### [PROBLEM REQUIREMENTS]
Locate, in the data below, the line that contains "veidu i tradicejom." and the line that contains "(valdis@balta.net, 29234966). Ekspedicejā"; reproduce exactly those two lines and every line between them, nothing more.

### [RECORDS FOR THE TASK]
○ ○ ○ ○

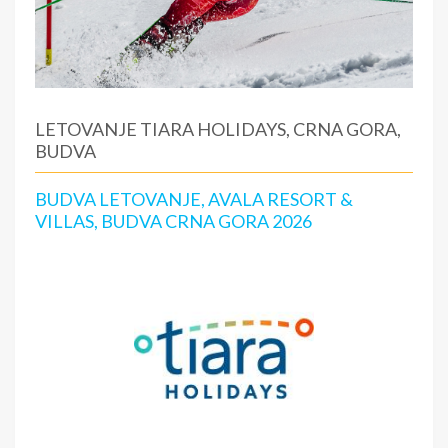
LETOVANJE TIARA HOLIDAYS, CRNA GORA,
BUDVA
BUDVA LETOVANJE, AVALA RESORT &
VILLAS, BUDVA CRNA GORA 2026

○ ○ ○ ○

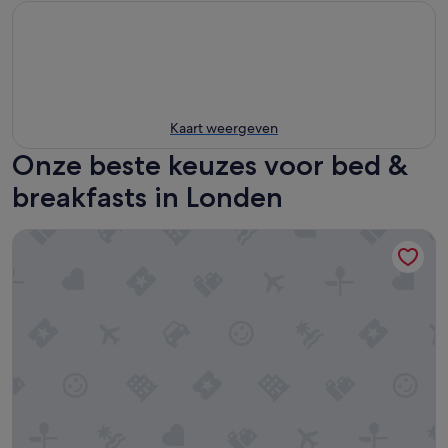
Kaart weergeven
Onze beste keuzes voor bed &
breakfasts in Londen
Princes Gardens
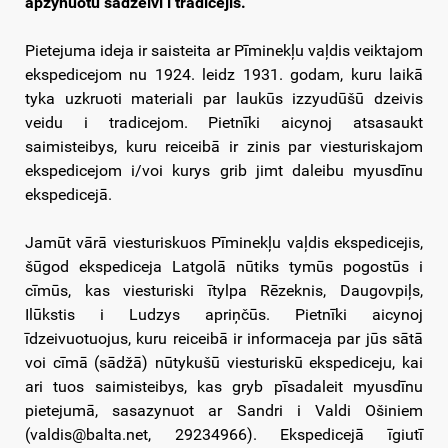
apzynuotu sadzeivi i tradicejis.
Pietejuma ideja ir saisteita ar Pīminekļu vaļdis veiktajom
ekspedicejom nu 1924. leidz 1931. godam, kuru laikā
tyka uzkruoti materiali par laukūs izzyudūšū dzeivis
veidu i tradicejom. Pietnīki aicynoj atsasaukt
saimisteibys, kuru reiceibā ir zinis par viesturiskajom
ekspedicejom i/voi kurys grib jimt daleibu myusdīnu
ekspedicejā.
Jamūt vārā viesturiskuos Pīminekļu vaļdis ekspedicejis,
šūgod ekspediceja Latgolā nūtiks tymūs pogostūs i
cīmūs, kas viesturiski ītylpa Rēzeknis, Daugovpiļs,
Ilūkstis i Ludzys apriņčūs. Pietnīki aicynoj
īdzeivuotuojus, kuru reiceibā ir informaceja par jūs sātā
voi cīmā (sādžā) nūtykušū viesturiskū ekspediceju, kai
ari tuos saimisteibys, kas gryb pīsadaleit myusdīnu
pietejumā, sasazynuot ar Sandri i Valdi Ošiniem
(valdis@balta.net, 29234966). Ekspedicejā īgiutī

○ ○ ○ ○

### [PROBLEM SOLUTION]
veidu i tradicejom. Pietnīki aicynoj atsasaukt
saimisteibys, kuru reiceibā ir zinis par viesturiskajom
ekspedicejom i/voi kurys grib jimt daleibu myusdīnu
ekspedicejā.
Jamūt vārā viesturiskuos Pīminekļu vaļdis ekspedicejis,
šūgod ekspediceja Latgolā nūtiks tymūs pogostūs i
cīmūs, kas viesturiski ītylpa Rēzeknis, Daugovpiļs,
Ilūkstis i Ludzys apriņčūs. Pietnīki aicynoj
īdzeivuotuojus, kuru reiceibā ir informaceja par jūs sātā
voi cīmā (sādžā) nūtykušū viesturiskū ekspediceju, kai
ari tuos saimisteibys, kas gryb pīsadaleit myusdīnu
pietejumā, sasazynuot ar Sandri i Valdi Ošiniem
(valdis@balta.net, 29234966). Ekspedicejā īgiutī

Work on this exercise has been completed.